Le tribunal a débouté Mme [W] de sa demande indemnitaire de 1 000 euros au titre des troubles de jouissance du fait des travaux de remise en état, dès lors qu’elle n’avait pas précisé les travaux qui étaient de nature à engendrer ces troubles, ni établi l’existence de ce préjudice futur.
Il n’a pas statué sur la demande relative à l’assise de la construction, dès lors qu’elle n’avait pas été reprise dans le dispositif de ses dernières conclusions.
Il a retenu que Mme [W] avait subi un préjudice financier du fait du retard de livraison de la maison, dès lors qu’elle avait dû payer un loyer alors qu’elle aurait pu disposer d’un logement dont elle aurait été propriétaire et qu’elle produisait des factures relatives au coût du garde-meubles et du déménagement.

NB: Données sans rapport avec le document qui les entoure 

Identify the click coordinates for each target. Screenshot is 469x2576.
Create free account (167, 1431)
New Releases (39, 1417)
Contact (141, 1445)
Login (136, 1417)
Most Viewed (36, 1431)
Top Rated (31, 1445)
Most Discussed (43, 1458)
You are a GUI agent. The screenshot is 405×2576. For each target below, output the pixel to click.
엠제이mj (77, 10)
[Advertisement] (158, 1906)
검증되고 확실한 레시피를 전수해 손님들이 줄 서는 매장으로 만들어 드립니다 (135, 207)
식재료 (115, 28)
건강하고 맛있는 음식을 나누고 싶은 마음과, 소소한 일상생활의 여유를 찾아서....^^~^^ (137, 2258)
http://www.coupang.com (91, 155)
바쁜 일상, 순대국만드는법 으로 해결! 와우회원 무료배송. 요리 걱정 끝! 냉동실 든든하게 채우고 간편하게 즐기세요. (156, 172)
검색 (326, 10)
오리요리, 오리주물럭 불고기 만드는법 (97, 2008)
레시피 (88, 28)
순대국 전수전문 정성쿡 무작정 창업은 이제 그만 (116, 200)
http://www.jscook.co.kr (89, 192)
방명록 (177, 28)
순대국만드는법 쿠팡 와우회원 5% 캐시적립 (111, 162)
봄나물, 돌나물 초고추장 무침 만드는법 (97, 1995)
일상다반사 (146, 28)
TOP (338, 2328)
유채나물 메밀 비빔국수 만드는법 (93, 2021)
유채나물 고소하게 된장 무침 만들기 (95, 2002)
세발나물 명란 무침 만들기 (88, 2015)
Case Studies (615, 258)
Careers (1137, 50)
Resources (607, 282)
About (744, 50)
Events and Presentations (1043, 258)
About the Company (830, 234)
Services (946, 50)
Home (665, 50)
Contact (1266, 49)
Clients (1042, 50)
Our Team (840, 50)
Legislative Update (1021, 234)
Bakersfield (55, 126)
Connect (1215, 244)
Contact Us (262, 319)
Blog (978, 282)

Le tribunal a débouté Mme [W] de sa demande d’indemnisation au titre du préjudice moral en l’absence de démonstration d’un tel préjudice.
Le tribunal a débouté Mme [W] de sa demande de communication de certificat de conformité et de sa demande d’installation de lumière sur la placette centrale, dès lors que la dénonciation d’un désordre sur la placette centrale ne suffisait pas à établir la preuve de l’existence de ce dernier.

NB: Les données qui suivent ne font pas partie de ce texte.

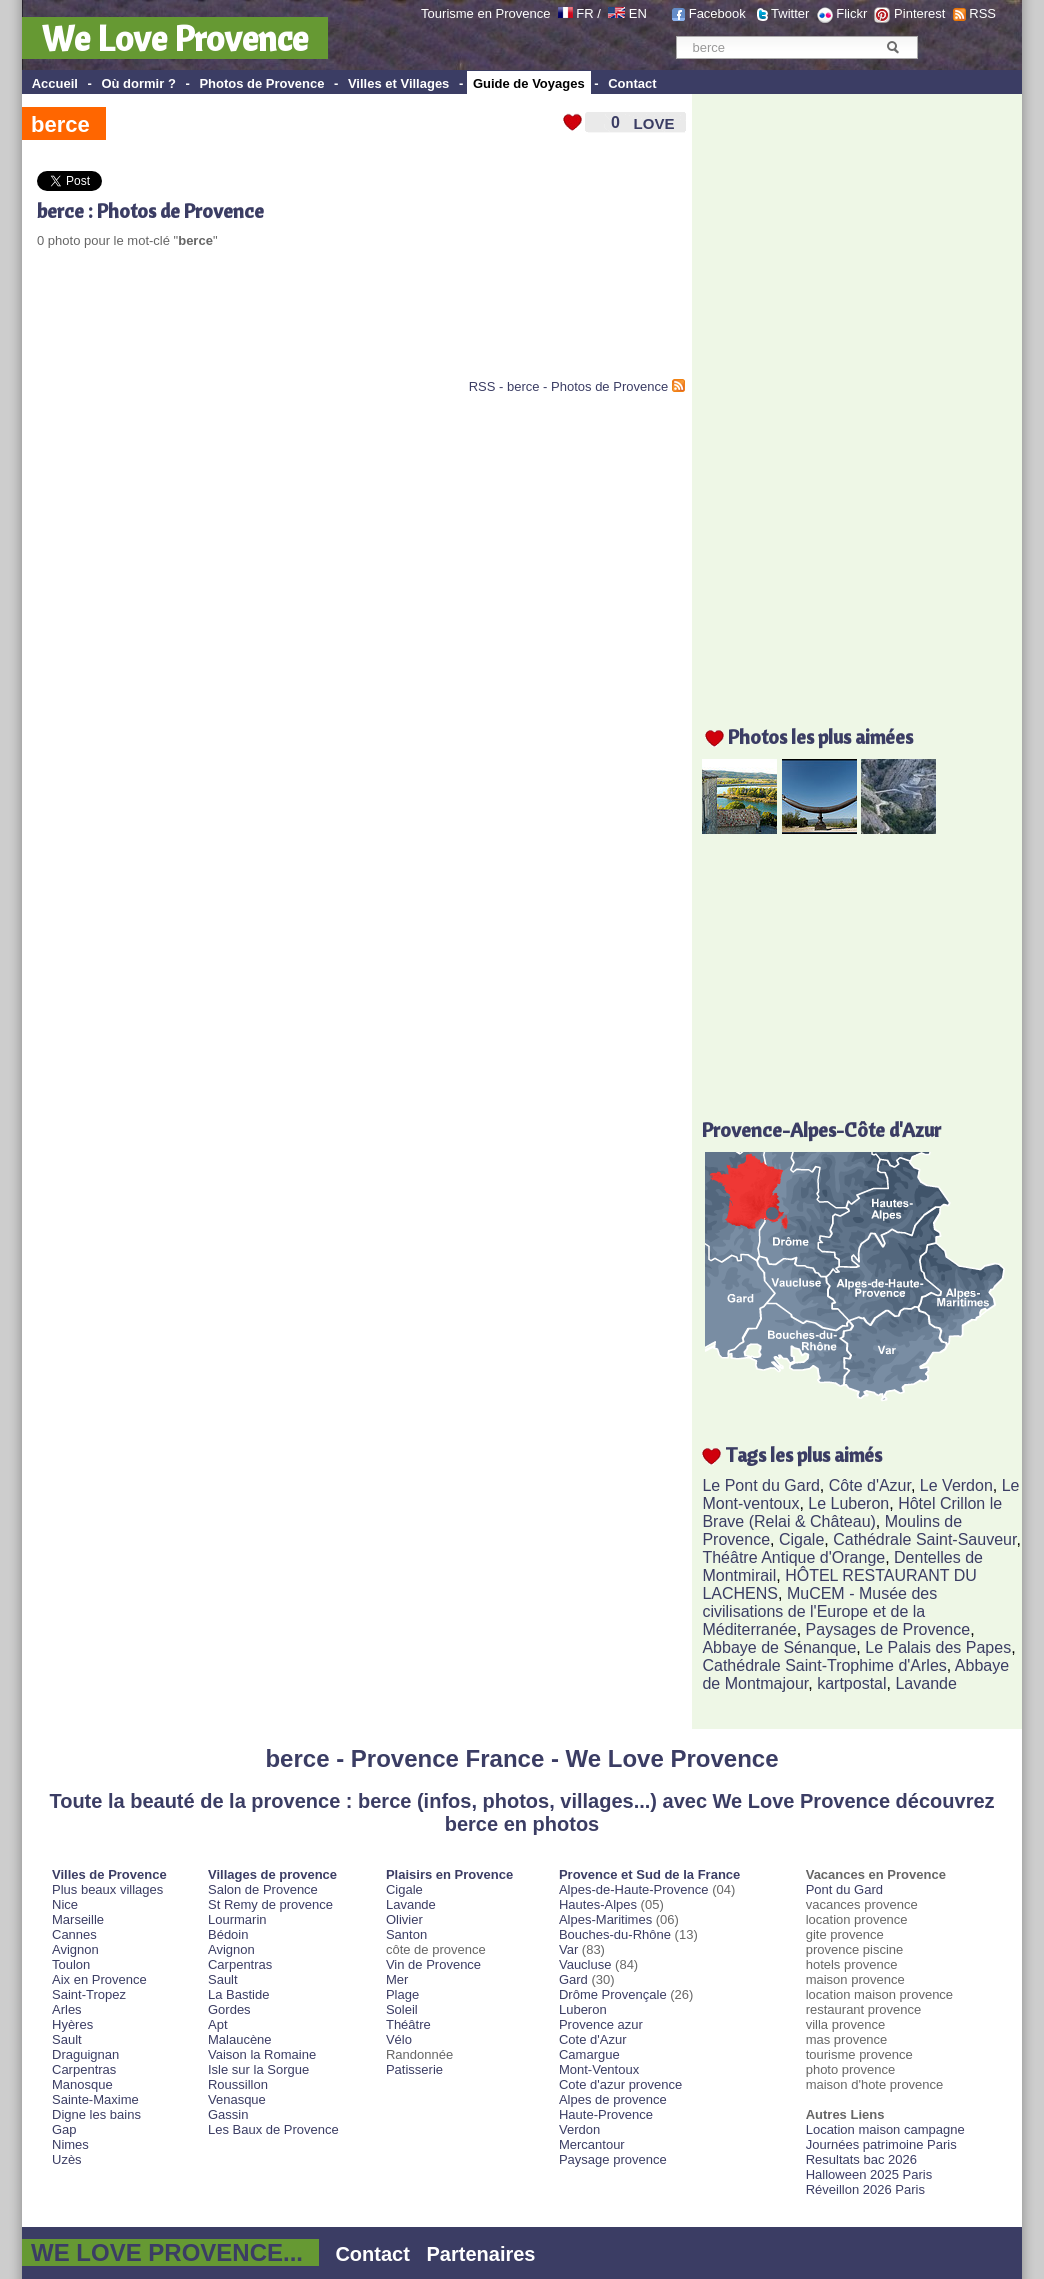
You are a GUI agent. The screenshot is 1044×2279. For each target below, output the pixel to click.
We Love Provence (175, 38)
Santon (406, 1934)
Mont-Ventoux (599, 2069)
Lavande (925, 1683)
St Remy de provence (270, 1904)
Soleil (402, 2009)
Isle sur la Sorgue (258, 2069)
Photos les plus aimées (820, 736)
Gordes (229, 2009)
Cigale (801, 1539)
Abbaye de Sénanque (779, 1647)
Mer (397, 1979)
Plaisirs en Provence (449, 1874)
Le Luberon (848, 1503)
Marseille (78, 1919)
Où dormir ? (138, 83)
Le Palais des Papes (938, 1647)
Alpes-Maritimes (605, 1919)
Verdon (579, 2129)
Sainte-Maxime (95, 2099)
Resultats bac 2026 (861, 2159)
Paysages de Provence (888, 1629)
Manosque (82, 2084)
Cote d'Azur (593, 2039)
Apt (218, 2024)
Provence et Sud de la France (649, 1874)
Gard (573, 1979)
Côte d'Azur (870, 1485)
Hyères (72, 2024)
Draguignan (85, 2054)
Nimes (70, 2144)
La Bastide (238, 1994)
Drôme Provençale (613, 1994)
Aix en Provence (99, 1979)
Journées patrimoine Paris (881, 2144)
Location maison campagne (885, 2129)
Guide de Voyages (529, 83)
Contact (632, 83)
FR (584, 13)
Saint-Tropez (89, 1994)
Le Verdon (956, 1485)
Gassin (228, 2114)
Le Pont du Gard (760, 1485)
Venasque (237, 2099)
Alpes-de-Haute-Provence (634, 1889)
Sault (67, 2039)
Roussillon (238, 2084)
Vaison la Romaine (262, 2054)
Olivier (404, 1919)
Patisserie (414, 2069)
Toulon (71, 1964)
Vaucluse (585, 1964)
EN (638, 13)
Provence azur (601, 2024)
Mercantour (592, 2144)
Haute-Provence (606, 2114)
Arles (67, 2009)
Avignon (75, 1949)
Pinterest (919, 13)
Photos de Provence (261, 83)
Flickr (851, 13)
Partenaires (481, 2254)
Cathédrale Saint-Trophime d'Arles (824, 1665)
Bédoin (228, 1934)
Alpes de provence (613, 2099)
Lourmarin (237, 1919)
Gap (64, 2129)
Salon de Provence (263, 1889)
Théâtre (408, 2024)
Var (568, 1949)
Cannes (74, 1934)
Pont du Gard (844, 1889)
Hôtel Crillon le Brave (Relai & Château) (852, 1512)
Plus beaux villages (107, 1889)
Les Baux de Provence (273, 2129)
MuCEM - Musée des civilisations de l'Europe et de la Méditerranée (819, 1611)
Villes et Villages (398, 83)
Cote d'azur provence (620, 2084)
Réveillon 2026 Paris (865, 2189)
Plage (402, 1994)
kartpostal (851, 1683)
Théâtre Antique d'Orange (793, 1557)
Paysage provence (613, 2159)
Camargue (589, 2054)
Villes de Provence (109, 1874)
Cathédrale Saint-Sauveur (924, 1539)
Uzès (67, 2159)
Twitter (790, 13)
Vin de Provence (433, 1964)
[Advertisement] (271, 329)
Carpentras (84, 2069)
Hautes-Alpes (598, 1904)
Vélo (399, 2039)
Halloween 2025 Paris (869, 2174)
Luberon (583, 2009)
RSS (982, 13)
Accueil (55, 83)
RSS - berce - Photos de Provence (568, 386)
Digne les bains (96, 2114)
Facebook (717, 13)
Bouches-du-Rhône (615, 1934)
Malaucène (240, 2039)
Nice (65, 1904)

Il a retenu que la garantie de la société Generali au titre de l’assurance décennale des sociétés Reo entreprise et Le Foll ne pouvait être recherchée par Mme [W] qu’au titre des désordres de nature décennale causés par les ouvrages sur lesquels étaient intervenus celles-ci, soit les désordres d’infiltrations causés par la terrasse extérieure.
Il a retenu que la société SCI Faccimo était également bien fondée à réclamer la garantie de la société Generali au titre de ces désordres.
Il a cependant exclu la garantie de la société Generali au titre de la responsabilité civile de la société Reo pour le dysfonctionnement de la VMC, aux motifs que la demande de Mme [W] et de la SCI Faccimo n’était pas couverte par la garantie, dès lors qu’elle portait sur les travaux nécessaires pour remédier aux vices affectant la VMC et le préjudice de jouissance qui en résultait.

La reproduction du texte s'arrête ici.